- 1/2 cup Cognac (any Brand)
- 1/4 cup Teriyaki Sauce
- 1 cup Crushed Pineapple
- 1 cup Pineapple juice
- 1 tbsp Soy Sauce
- 3/4 cup Water
- 3 tbsp Lemon Juice
- 1/2 medium Onion, diced small
- 2 whole cloves of Garlic
- 1 tbsp Olive Oil
- 2 cups Brown Sugar
- 1/8 cup Cornstarch
- 5 lbs boneless, skinless chicken
- 1/4 tbsp Lawry’s seasoning salt
- 1/4 tbsp garlic powder
- 1/4 tbsp McCormick’s Roasted Garlic & Herb seasoning
- 1/4 tbsp Salt Lick Original dry rub
Slice tops of garlic cloves, just the tops. Cover them with olive oil, wrap in foil, place on pan and bake at 375 degrees for 30-45 mins; until garlic is roasted and soft.
Mix all ingredients (excluding cornstarch) for sauce together in a pan and bring to a boil, reduce heat. Mix cornstarch and enough water to make a thin paste, add to sauce.
Fully season chicken breasts with listed ingredients. Lightly grease a pan (we used a cast iron grill pan) with vegetable oil and place over medium-high heat.
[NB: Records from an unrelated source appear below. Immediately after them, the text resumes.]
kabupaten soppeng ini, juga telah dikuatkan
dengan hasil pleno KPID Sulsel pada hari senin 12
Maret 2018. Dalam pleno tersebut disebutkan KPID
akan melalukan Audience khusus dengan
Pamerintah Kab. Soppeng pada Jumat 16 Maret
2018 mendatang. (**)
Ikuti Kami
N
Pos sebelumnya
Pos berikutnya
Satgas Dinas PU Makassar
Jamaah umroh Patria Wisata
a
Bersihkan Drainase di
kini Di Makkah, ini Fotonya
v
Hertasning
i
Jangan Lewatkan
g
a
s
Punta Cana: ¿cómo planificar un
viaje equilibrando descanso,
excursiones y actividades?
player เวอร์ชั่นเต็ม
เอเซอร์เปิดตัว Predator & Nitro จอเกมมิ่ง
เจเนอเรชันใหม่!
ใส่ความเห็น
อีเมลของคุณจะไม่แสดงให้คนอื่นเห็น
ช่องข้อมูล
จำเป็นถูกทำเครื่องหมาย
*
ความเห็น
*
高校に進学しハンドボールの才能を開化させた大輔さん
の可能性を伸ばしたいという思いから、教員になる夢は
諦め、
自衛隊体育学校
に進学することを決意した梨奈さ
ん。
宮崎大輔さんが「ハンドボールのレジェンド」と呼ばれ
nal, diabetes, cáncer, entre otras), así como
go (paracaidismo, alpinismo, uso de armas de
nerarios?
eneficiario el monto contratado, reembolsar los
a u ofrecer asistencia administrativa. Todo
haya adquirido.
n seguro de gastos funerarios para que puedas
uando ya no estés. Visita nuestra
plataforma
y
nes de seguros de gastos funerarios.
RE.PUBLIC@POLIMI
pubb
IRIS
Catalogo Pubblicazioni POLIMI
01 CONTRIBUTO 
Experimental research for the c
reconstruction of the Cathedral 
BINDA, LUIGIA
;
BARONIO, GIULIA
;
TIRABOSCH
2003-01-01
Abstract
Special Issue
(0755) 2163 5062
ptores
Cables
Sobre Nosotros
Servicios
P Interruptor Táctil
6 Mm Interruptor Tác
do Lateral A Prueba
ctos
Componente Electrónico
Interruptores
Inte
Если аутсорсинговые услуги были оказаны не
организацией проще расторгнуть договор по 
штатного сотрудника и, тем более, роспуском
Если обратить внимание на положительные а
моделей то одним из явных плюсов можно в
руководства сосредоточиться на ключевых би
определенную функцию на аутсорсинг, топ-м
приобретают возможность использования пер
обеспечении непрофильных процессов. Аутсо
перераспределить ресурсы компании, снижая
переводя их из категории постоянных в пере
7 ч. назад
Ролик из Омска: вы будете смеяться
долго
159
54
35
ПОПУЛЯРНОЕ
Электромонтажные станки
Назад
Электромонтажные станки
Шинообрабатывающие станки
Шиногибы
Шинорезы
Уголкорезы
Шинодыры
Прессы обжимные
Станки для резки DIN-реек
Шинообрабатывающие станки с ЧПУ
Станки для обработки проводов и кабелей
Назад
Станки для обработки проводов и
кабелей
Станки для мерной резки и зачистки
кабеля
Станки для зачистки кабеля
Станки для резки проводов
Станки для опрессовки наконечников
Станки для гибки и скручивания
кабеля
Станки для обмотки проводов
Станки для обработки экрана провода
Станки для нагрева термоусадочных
Cook breasts until golden and lightly seared on each side. [Electric food thermometers are VERY helpful if you’re unsure. 163 and above of thickest point on chicken temp is optimum]. Once all chicken is completed we threw some sauce on top, placed them in the oven at 425 degrees for 5 to 10 minutes.
Enjoy your chicken between two buns and a fresh piece of lettuce or eat it as is with some yummy sides! Your sauce will last for a week in the fridge. Thanks for watching!!